Following Zoom’s unprecedented rise in our current at-home climate, a number of issues surrounding security and privacy have been raised against the cloud meeting service. As reported by Bloomberg, Zoom’s CEO explained some of the reasoning behind certain security decisions for the company’s free service tier. The video conferencing service came under fire some months ago for making misleading claims about the level of encryption available for its meetings. Though Zoom advertised ‘end-to-end encryption’ (or E2EE), the company was revealed to be using its own unique definition of the term—meetings are encrypted between Zoom’s servers, not individual clients, meaning that the company could theoretically access any meeting it chooses. Though Zoom has stated that such monitoring won’t ever happen, it’s also reportedly working on increased security and planning to bring E2EE to all paying customers in the near future. Yes, that excludes all free customers, and the company has explained that this is in order to cooperate more easily with law enforcement and authorities.
“Free users for sure we don’t want to give that because we also want to work together with FBI, with local law enforcement in case some people use Zoom for a bad purpose,” CEO Eric Yuan is quoted as saying. In the past, Zoom has been exploited in a wide range of ways, from harmless-but-disruptive ‘Zoombombing’ to truly nefarious purposes like hate speech, child abuse, and other illegal activities.
Right now, Zoom’s employees can enter meetings as a failsafe backdoor to crack down on abuse of its platform, but this would be impossible with an E2E encrypted connection.

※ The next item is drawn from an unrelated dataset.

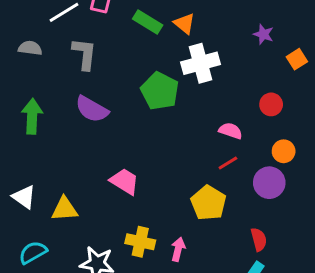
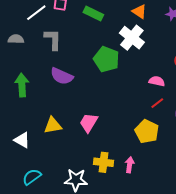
orange triangle: (184, 24) -> (139, 12), moved
white cross: (200, 63) -> (132, 38), turned -30
pink trapezoid: (124, 181) -> (89, 123), turned -85
yellow triangle: (65, 209) -> (53, 125), moved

That’s why the company is limiting the availability of the enhanced security standard in an effort to prevent misuse.
So this creates a difficult balancing act for Zoom, which is trying to both improve the privacy guarantees it can provide while reducing the human impact of the abuse of its product.
— Alex Stamos (@alexstamos) June 3, 2020
Zoom’s security consultant Alex Stamos also tweeted about the situation, explaining that the implementation of E2EE requires a “difficult balancing act”. Keeping E2EE demarcated to paid users more likely to actually require it will inevitably help, but Zoom has also stated its commitment to providing more comprehensive solutions in the future.
Evidently, the widespread need for a video conferencing solution and the multifaceted complexity of securing internet connections both complicate the process of working towards a more convenient, safe, and secure cloud. But hopefully, Zoom’s latest efforts will be able to keep up with the needs of its ever-growing user base.